I am reading Journey to the West, a sixteenth century Chinese novel attributed to Wu Cheng’en. I’ve been obsessed with this story ever since watching Monkey, a Japanese TV adaptation, in the late 1970s. It follows the adventures of Tripitaka, a Tang monk, and his four disciples Sun Wukong (the Monkey King), Zhu Bajie (Pigsy), Sha Wujing (Sandy) and the White Dragon Horse as they travel to India to fetch Buddhist scriptures. On their journey they are beset by demons and all manner of temptations, but thanks to Sun Wukong’s fighting prowess and prodigious magical skills, they always win through. The TV show was full of humour as the bickering disciples vied for Tripitaka’s favour and I was pleased to discover that this was taken directly from the book. In places it is laugh-out-loud funny. The first translation I read was by Arthur Waley, which was excellent but drastically abridged. I’m now working my way through a more recent translation by Anthony C. Yu which includes all 100 chapters in four volumes.
There have been numerous adaptations of Journey to the West, including animated TV shows and a recent video game. Most of them take diabolical liberties with the text, but I can definitely recommend the Anthony C. Yu translation if you fancy a long read!
Current audible book, “The Blazing World” a history of the 17th century English civil war, Oliver Cromwell, and aftermath. As an American, I find it cathartic.
In print I’m reading Harlan Coben “The Match”
Thanks for your thoughts on the translations!

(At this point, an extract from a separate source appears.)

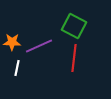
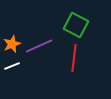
green square: moved 2 px right, 1 px up
orange star: moved 2 px down; rotated 24 degrees counterclockwise
white line: moved 5 px left, 2 px up; rotated 56 degrees clockwise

I’m only familiar with Journey to the West through very abridged illustrated versions I read as a kid and snatches of various adaptations (the 80s Chinese TV show is a classic, and features visual effects that are hilarious to watch today), I really should read the full book.
A high school friend had the book so I borrowed it. First glance, I was thinking ‘How can this thing that’s 2cm wide hold the truly awesome contents of Monkey?’ And they didn’t seem to. Maybe it was abridged. It didn’t do much for me, but I didn’t read the whole thing either, because it wasn’t doing much for me.
This was my experience of The Odyssey, which I read a few years ago. By the time I hit this original text (unabridged for sure!) I’d seen so many fantastic elaborations that it was a letdown. Scenes writ large in my brain across multiple films were often just from one or two paragraphs in Homer’s text.
I guess I shouldn’t hold the creation of films and TV against these thousands-of-years-ago authors of pre-novel stories that have lasted all that time
-Wade
Speaking of homer, can anyone recommend a good recitation of the Iliad or Odyssey backed by a good translation into English? Considering that these are surviving stories from an oral tradition written in a time and place where written copies would have been handcrafted objects and most would have enjoyed them via someone reciting them instead of reading them, it feels like that is the appropriate way to consume such stories. Just reading their text would be like reading a script of a play instead of attending a performance of the play.
Granted, being blind, I’m naturally inclined to prefer audio books.